After years of planning and construction, Scripps Memorial Hospital Encinitas has started admitting patients to its new Lusardi Tower, a three-story expansion that brings private rooms, a larger intensive care unit and more surgical support to the coastal North County campus. Hospital executives, donors and local officials marked the milestone with a ribbon cutting, then began moving patients into the building on Wednesday.
The hospital said the 140,000-square-foot tower began receiving patients this week, boosting licensed bed capacity from 187 to 235, as reported by The San Diego Union-Tribune. Philanthropist Warner Lusardi joined Encinitas Mayor Bruce Ehlers and Scripps leaders outside the gleaming new tower that now anchors the campus.
What's inside the Lusardi Tower
The first phase of the Lusardi Tower rolls out a slate of new inpatient spaces: 36 private medical-surgical rooms, a 16-bed intensive care unit, a 16-bed postpartum unit connected to the existing birth pavilion and a 26-bed perioperative unit, along with a ground-floor café and upgraded monitoring technology, according to Scripps Health. The private rooms feature floor-to-ceiling windows and local artwork, a design choice meant to boost comfort and infection control while still giving staff clear sightlines to patients.
Advanced care and what's next
"Now, we're going to have the latest in monitoring technology," Dr. Scott Eisman, the hospital’s physician chief operating executive, said in Scripps Health's announcement. The health system says a roughly 42,000-square-foot second phase is planned to add new surgical suites, including a cardiac catheterization lab and interventional pulmonary and radiology suites, with that build-out expected in 2029, as reported by The Coast News.
The tower bears the Lusardi name after Warner and Debbie Lusardi committed a $25 million leadership gift, and community fundraising helped pay for pieces of the project, according to local coverage.

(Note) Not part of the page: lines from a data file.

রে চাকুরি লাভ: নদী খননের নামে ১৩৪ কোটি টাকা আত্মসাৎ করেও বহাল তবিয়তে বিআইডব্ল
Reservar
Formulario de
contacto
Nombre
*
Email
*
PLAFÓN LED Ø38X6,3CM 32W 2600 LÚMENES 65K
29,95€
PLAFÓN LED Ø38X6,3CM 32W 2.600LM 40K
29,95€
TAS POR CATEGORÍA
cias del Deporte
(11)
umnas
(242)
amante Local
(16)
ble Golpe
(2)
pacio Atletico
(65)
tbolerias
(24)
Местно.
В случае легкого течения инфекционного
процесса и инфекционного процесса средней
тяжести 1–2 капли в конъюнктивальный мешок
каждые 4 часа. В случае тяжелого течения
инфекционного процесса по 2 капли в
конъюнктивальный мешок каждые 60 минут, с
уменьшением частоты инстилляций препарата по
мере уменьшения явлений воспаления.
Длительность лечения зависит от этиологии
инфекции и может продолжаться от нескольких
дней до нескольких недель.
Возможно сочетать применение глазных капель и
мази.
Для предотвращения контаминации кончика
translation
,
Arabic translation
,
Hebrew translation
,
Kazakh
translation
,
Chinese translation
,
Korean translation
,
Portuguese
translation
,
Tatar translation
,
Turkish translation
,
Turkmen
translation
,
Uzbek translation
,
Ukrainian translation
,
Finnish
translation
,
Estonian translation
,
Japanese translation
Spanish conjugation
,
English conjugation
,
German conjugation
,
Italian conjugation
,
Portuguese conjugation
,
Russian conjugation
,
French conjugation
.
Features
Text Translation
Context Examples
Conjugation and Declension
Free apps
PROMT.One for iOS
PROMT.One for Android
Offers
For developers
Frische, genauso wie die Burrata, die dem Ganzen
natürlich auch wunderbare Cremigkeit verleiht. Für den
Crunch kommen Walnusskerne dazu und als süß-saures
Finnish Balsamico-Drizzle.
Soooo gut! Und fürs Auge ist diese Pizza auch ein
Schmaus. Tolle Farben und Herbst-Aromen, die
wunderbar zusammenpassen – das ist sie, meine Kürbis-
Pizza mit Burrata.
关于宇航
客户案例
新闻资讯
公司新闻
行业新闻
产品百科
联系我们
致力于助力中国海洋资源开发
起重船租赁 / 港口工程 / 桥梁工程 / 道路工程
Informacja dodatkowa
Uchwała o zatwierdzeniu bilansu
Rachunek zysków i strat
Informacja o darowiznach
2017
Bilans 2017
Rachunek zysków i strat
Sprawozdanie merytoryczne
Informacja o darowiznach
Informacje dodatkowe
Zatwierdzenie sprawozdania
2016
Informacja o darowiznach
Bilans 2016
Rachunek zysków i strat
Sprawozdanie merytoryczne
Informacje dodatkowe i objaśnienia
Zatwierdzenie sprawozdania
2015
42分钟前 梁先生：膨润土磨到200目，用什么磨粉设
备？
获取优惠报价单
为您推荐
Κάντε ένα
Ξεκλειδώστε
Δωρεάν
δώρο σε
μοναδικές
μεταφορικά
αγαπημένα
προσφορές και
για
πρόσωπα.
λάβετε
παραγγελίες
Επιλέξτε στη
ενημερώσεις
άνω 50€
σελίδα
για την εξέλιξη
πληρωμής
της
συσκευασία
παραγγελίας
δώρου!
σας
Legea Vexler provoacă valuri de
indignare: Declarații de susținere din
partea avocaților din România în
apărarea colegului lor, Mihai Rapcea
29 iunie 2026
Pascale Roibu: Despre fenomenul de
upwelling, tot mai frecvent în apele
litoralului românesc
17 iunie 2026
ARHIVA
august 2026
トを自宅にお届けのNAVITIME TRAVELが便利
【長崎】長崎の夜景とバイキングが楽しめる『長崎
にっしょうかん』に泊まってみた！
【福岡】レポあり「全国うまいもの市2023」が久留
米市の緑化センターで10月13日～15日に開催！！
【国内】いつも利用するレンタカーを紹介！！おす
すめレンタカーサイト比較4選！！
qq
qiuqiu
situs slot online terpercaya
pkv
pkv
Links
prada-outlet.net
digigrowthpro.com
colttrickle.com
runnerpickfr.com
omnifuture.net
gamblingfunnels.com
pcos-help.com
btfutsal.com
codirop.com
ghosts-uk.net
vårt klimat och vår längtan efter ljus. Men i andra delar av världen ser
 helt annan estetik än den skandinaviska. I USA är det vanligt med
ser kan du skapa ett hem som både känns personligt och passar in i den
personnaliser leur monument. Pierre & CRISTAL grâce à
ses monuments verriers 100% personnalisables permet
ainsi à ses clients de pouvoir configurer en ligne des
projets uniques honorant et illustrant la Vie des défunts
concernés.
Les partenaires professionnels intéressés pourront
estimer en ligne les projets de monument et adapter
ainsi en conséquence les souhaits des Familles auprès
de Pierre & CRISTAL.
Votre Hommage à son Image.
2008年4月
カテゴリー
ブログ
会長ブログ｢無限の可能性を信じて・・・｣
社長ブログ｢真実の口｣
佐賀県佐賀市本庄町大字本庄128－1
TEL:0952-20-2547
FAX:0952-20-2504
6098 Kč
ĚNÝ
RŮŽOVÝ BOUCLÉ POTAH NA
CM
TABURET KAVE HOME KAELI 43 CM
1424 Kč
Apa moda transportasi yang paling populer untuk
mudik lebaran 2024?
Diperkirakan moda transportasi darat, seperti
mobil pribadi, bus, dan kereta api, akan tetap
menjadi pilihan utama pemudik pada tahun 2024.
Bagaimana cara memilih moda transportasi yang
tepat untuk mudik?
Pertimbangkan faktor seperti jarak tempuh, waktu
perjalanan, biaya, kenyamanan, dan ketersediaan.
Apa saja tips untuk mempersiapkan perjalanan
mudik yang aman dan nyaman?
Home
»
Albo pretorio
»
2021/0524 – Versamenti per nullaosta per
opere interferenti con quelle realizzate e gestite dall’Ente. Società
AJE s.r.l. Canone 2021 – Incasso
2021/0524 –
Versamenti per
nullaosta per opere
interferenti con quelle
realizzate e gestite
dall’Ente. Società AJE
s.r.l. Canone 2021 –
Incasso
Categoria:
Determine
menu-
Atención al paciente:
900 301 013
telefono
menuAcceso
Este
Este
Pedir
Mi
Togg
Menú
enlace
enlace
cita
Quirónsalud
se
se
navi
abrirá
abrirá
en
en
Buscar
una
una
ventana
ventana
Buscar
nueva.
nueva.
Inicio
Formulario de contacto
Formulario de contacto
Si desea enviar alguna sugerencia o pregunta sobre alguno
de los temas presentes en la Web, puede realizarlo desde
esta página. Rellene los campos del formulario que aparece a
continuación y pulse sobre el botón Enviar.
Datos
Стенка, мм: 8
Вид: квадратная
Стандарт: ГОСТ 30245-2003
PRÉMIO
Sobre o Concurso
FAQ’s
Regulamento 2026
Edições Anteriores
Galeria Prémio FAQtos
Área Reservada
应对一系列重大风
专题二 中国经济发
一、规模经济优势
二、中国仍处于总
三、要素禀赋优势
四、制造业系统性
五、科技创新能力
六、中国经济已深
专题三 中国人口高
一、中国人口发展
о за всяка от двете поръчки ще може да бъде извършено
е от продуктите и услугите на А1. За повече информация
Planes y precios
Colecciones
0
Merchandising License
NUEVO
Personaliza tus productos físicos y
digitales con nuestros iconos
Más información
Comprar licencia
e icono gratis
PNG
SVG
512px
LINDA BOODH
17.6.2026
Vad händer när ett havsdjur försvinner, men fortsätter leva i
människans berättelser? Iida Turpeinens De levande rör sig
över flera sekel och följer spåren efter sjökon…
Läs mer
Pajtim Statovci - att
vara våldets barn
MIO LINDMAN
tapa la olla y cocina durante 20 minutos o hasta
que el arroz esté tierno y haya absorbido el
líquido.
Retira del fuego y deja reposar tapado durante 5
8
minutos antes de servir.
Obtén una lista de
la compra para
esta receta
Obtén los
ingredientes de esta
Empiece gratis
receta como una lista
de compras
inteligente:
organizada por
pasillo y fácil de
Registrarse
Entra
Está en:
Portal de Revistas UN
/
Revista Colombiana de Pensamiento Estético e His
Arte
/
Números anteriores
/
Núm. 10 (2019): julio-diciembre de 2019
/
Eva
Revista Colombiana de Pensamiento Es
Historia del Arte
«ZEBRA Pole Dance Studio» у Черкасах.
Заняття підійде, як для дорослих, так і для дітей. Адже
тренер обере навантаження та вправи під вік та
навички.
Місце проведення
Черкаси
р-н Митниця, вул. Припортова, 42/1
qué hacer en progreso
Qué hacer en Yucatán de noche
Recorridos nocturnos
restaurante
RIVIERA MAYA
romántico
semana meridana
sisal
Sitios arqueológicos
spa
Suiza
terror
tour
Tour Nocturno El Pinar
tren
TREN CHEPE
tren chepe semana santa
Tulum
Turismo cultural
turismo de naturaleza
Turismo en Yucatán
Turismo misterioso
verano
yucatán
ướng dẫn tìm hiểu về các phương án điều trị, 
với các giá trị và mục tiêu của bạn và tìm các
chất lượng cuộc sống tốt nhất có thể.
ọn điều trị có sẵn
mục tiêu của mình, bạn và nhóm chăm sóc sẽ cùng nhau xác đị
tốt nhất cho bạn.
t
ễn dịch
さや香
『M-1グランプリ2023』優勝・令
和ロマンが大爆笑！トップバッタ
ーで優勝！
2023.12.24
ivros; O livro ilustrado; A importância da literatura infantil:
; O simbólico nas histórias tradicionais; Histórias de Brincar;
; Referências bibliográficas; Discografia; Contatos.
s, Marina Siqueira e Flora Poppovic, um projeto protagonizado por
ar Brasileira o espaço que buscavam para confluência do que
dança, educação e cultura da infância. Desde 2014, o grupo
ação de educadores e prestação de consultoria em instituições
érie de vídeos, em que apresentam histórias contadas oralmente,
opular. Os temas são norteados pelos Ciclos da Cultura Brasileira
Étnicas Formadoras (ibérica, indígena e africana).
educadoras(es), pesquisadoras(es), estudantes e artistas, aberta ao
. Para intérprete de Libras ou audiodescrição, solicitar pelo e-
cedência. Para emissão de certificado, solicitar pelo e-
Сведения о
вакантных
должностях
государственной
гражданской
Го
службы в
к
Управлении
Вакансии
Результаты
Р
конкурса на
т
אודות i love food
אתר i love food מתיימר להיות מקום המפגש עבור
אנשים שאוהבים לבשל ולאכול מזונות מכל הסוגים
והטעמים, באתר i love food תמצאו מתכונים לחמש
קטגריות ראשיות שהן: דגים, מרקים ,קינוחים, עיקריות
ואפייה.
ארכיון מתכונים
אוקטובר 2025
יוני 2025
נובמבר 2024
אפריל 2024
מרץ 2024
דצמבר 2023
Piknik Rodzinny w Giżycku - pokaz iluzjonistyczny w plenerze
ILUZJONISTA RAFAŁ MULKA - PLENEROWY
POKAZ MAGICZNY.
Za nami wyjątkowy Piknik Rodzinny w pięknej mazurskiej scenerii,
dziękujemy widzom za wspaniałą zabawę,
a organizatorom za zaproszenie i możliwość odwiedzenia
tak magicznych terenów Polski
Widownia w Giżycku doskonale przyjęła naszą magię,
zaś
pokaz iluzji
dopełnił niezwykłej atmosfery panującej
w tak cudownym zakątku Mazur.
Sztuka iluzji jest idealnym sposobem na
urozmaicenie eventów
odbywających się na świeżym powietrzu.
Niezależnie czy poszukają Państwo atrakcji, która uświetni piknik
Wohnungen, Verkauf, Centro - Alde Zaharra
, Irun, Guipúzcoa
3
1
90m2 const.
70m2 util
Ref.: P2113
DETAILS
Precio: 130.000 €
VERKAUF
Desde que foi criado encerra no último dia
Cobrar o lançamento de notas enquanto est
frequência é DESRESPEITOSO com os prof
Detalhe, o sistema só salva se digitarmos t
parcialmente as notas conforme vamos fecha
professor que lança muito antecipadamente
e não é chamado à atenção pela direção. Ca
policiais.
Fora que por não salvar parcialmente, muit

North Coast Current detailed regional campaigns, including events that raised more than $400,000 for equipment and furnishings tied to the expansion.
Why this matters for North County
The Lusardi Tower is a key piece of a broader campus master plan that has reshaped Scripps Encinitas in recent years, including a 68,000-square-foot medical office pavilion completed in 2021 and the Leichtag Foundation Critical Care Pavilion that opened in 2014, a progression highlighted in Scripps' press release via GlobeNewswire. Hospital leaders say the additional private rooms, ICU beds and surgical capacity are intended to keep more complex care close to home for North County residents as the region’s population continues to grow.